That's right. I issue a report and I make recommendations on whether there's been an infringement of legislation. We work with the respondents and say, “We want to bring you into compliance. Here is what we think you should do.” In many cases, I'm happy to say, the organizations will agree to our recommendations. They'll implement, and then we can say this was well founded and resolved, or conditionally resolved. That's the goal, unless it's not well founded. That even happened in the TikTok investigation, where they agreed to all our recommendations. That's a good-news story.
In some cases, there is no agreement, such as in the Pornhub investigation, where the organization refused—refused to require the express consent of all individuals whose intimate images are posted and refused to have a takedown mechanism that was at the level we felt would be user-friendly and quick enough.

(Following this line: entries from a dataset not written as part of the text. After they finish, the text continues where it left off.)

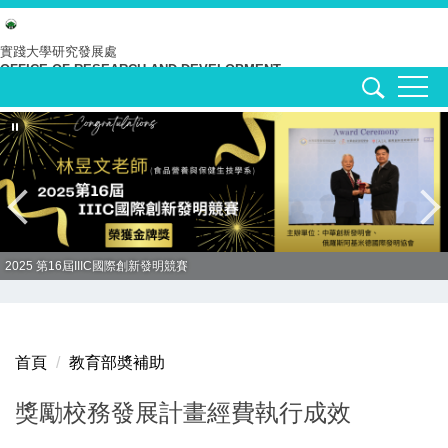
跳
到
實踐大學
研究發展處
OFFICE OF RESEARCH AND DEVELOPMENT
主
要
內
容
區
2025 第16屆IIIC國際創新發明競賽
首頁
教育部奬補助
獎勵校務發展計畫經費執行成效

Then we have to take the matter to the Federal Court. It's different from an appeal in that we have to prove the case from the beginning, starting from scratch. Then the Federal Court will make its decision on whether there has been a breach or not. It can then be appealed all the way to the Supreme Court of Canada. That brings significant costs and delays to everyone—my office, the individuals affected and industry. It also delays the outcome.
In the case of Pornhub, it means there is no immediate enforceability of the order. If we had the ability to issue an order, the order would be made and then the information would be taken down. There could be an appeal afterwards, of course, and our decisions may be overturned, but in the meantime, Canadians would be protected. It would be the most protective approach. Right now we do not have that, and it's a gap.